[Opening Provided entries section]

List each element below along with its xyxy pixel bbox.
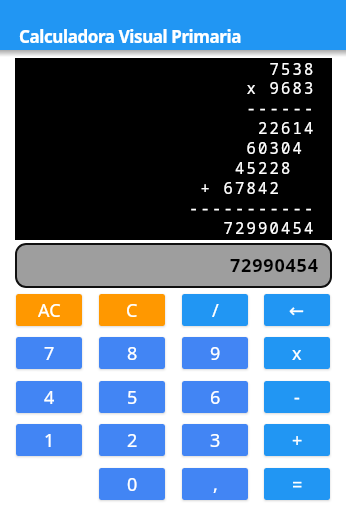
button[interactable]: 7 [16,337,82,369]
button[interactable]: 4 [16,381,82,413]
button[interactable]: 1 [16,424,82,456]
button[interactable]: 3 [182,424,248,456]
staticText: + [292,428,303,453]
staticText: 8 [127,341,138,366]
button[interactable]: 72990454 [15,243,332,288]
staticText: 5 [127,385,138,410]
button[interactable]: 9 [182,337,248,369]
staticText: 3 [210,428,221,453]
button[interactable]: - [264,381,330,413]
staticText: 6 [210,385,221,410]
staticText: 4 [44,385,55,410]
staticText: - [294,385,300,410]
staticText: 7538 x 9683 ------ 22614 60304 45228 + 6… [189,58,316,239]
button[interactable]: AC [16,294,82,326]
staticText: Calculadora Visual Primaria [19,25,241,48]
button[interactable]: 8 [99,337,165,369]
button[interactable]: 2 [99,424,165,456]
button[interactable]: , [182,468,248,500]
staticText: AC [38,298,61,323]
button[interactable]: 5 [99,381,165,413]
staticText: x [292,341,302,366]
staticText: 9 [210,341,221,366]
button[interactable]: + [264,424,330,456]
staticText: 1 [44,428,55,453]
button[interactable]: C [99,294,165,326]
staticText: / [212,298,219,323]
button[interactable]: 6 [182,381,248,413]
staticText: 2 [127,428,138,453]
staticText: 0 [127,472,138,497]
staticText: 72990454 [230,253,319,278]
button[interactable]: = [264,468,330,500]
staticText: C [126,298,138,323]
button[interactable]: ← [264,294,330,326]
staticText: , [213,472,218,497]
staticText: = [292,472,303,497]
staticText: 7 [44,341,55,366]
button[interactable]: 0 [99,468,165,500]
button[interactable]: x [264,337,330,369]
staticText: ← [289,300,305,321]
button[interactable]: / [182,294,248,326]
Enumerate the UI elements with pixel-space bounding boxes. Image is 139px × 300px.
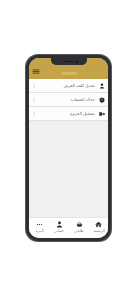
button[interactable]: حسابي [49, 219, 69, 234]
button[interactable]: Menu [32, 68, 40, 75]
staticText: تسجيل الخروج [69, 111, 95, 117]
button[interactable]: تعديل كلمة المرور [29, 79, 108, 92]
staticText: حسابي [54, 229, 64, 233]
staticText: المزيد [35, 229, 44, 233]
button[interactable]: المزيد [29, 219, 49, 234]
button[interactable]: حذف الحساب [29, 93, 108, 106]
staticText: تعديل كلمة المرور [63, 83, 95, 89]
staticText: الرئيسية [93, 229, 105, 233]
button[interactable]: طلباتي [69, 219, 89, 234]
staticText: حذف الحساب [70, 97, 95, 103]
button[interactable]: الرئيسية [89, 219, 108, 234]
staticText: طلباتي [74, 229, 84, 233]
button[interactable]: تسجيل الخروج [29, 107, 108, 120]
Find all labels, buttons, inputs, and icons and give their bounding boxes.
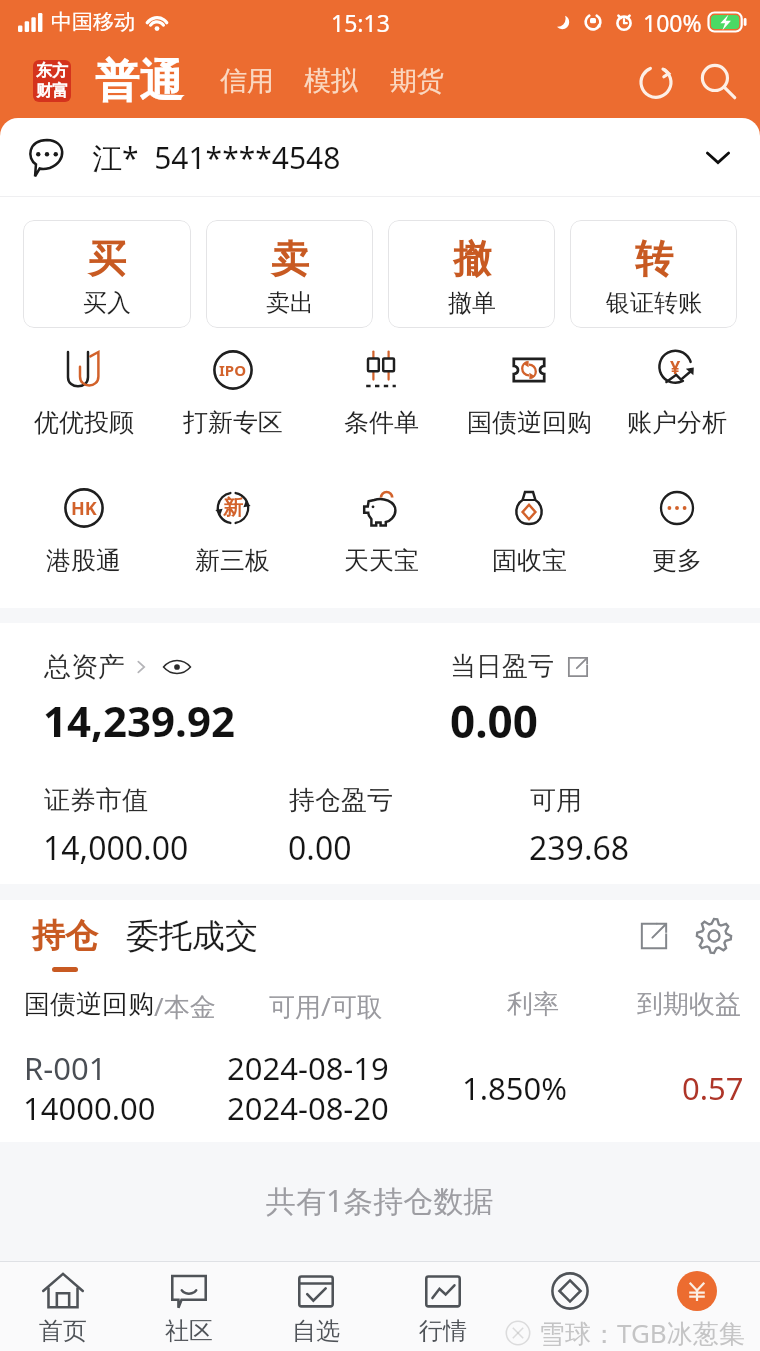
staticText: 2024-08-19 <box>227 1047 389 1089</box>
staticText: ¥ <box>670 355 681 380</box>
button[interactable]: Trade <box>633 1262 760 1351</box>
staticText: 总资产 <box>44 650 125 684</box>
button[interactable]: 普通 <box>95 54 183 109</box>
button[interactable]: 首页 <box>0 1262 126 1351</box>
staticText: 打新专区 <box>183 407 283 438</box>
button[interactable]: 江* 541****4548 <box>0 118 760 196</box>
button[interactable]: 持仓 <box>32 915 98 972</box>
staticText: 委托成交 <box>126 915 258 957</box>
button[interactable]: Open in new <box>630 912 678 960</box>
staticText: 中国移动 <box>51 9 135 35</box>
staticText: 0.00 <box>450 691 538 751</box>
button[interactable]: 自选 <box>252 1262 379 1351</box>
staticText: 买 <box>88 235 126 283</box>
staticText: 2024-08-20 <box>227 1087 389 1129</box>
staticText: 利率 <box>507 988 559 1021</box>
button[interactable]: 转 <box>570 220 737 328</box>
button[interactable]: 天天宝 <box>307 488 455 576</box>
button[interactable]: Refresh <box>628 53 684 109</box>
button[interactable]: Settings <box>690 912 738 960</box>
button[interactable]: 模拟 <box>304 64 358 98</box>
staticText: 撤单 <box>448 288 496 318</box>
staticText: 239.68 <box>529 826 630 870</box>
staticText: 可用 <box>530 784 582 817</box>
staticText: 首页 <box>39 1316 87 1346</box>
staticText: 模拟 <box>304 64 358 98</box>
staticText: 国债逆回购 <box>24 988 154 1021</box>
button[interactable]: 行情 <box>379 1262 506 1351</box>
staticText: 14000.00 <box>23 1087 156 1129</box>
staticText: 0.57 <box>682 1067 744 1109</box>
button[interactable]: 撤 <box>388 220 555 328</box>
staticText: 固收宝 <box>492 545 567 576</box>
button[interactable]: 国债逆回购 <box>455 350 603 438</box>
button[interactable]: 更多 <box>603 488 751 576</box>
staticText: 卖出 <box>266 288 314 318</box>
staticText: 1.850% <box>462 1067 567 1109</box>
button[interactable]: HK <box>9 488 158 576</box>
staticText: 账户分析 <box>627 407 727 438</box>
staticText: 行情 <box>419 1316 467 1346</box>
staticText: 撤 <box>453 235 491 283</box>
button[interactable]: Toggle visibility <box>161 655 193 679</box>
staticText: 买入 <box>83 288 131 318</box>
button[interactable]: 委托成交 <box>126 922 258 964</box>
button[interactable]: 优优投顾 <box>9 350 158 438</box>
staticText: 优优投顾 <box>34 407 134 438</box>
staticText: 天天宝 <box>344 545 419 576</box>
staticText: 银证转账 <box>606 288 702 318</box>
staticText: 更多 <box>652 545 702 576</box>
staticText: 东方 <box>36 61 68 81</box>
staticText: 持仓 <box>32 915 98 957</box>
staticText: 国债逆回购 <box>467 407 592 438</box>
button[interactable]: Expand <box>698 137 738 177</box>
button[interactable]: 期货 <box>390 64 444 98</box>
staticText: 当日盈亏 <box>450 650 554 683</box>
button[interactable]: 固收宝 <box>455 488 603 576</box>
staticText: 可用/可取 <box>269 988 383 1024</box>
staticText: 持仓盈亏 <box>289 784 393 817</box>
button[interactable]: R-001 <box>0 1041 760 1191</box>
staticText: 转 <box>635 235 673 283</box>
staticText: 社区 <box>165 1316 213 1346</box>
staticText: 条件单 <box>344 407 419 438</box>
button[interactable]: 新 <box>158 488 307 576</box>
button[interactable]: 总资产 <box>44 650 125 684</box>
staticText: 期货 <box>390 64 444 98</box>
button[interactable]: IPO <box>158 350 307 438</box>
button[interactable]: 信用 <box>220 64 274 98</box>
staticText: 0.00 <box>288 826 352 870</box>
staticText: 普通 <box>95 54 183 109</box>
button[interactable]: 买 <box>23 220 191 328</box>
staticText: 卖 <box>271 235 309 283</box>
staticText: 14,000.00 <box>43 826 189 870</box>
button[interactable]: Discover <box>506 1262 633 1351</box>
button[interactable]: 条件单 <box>307 350 455 438</box>
button[interactable]: ¥ <box>603 350 751 438</box>
staticText: 新三板 <box>195 545 270 576</box>
staticText: 证券市值 <box>44 784 148 817</box>
staticText: 港股通 <box>46 545 121 576</box>
staticText: 100% <box>643 7 702 38</box>
staticText: 信用 <box>220 64 274 98</box>
button[interactable]: 社区 <box>126 1262 252 1351</box>
button[interactable]: 卖 <box>206 220 373 328</box>
staticText: 共有1条持仓数据 <box>266 1180 494 1221</box>
button[interactable]: Search <box>690 53 746 109</box>
staticText: /本金 <box>154 988 216 1024</box>
button[interactable]: 当日盈亏 <box>450 650 554 683</box>
staticText: 自选 <box>292 1316 340 1346</box>
staticText: 江* 541****4548 <box>92 137 341 178</box>
staticText: 财富 <box>36 81 68 101</box>
staticText: 14,239.92 <box>43 692 235 749</box>
staticText: 到期收益 <box>637 988 741 1021</box>
staticText: HK <box>71 496 97 521</box>
staticText: IPO <box>219 360 247 380</box>
staticText: R-001 <box>24 1047 107 1089</box>
staticText: 雪球：TGB冰葱集 <box>539 1315 745 1351</box>
staticText: 新 <box>223 495 243 520</box>
staticText: 15:13 <box>331 7 390 38</box>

[Closing Provided entries section]

• Work required
After reading through the material, report every line that holds "优优投顾".

• Written answer
button[interactable]: 优优投顾 <box>9 350 158 438</box>
staticText: 优优投顾 <box>34 407 134 438</box>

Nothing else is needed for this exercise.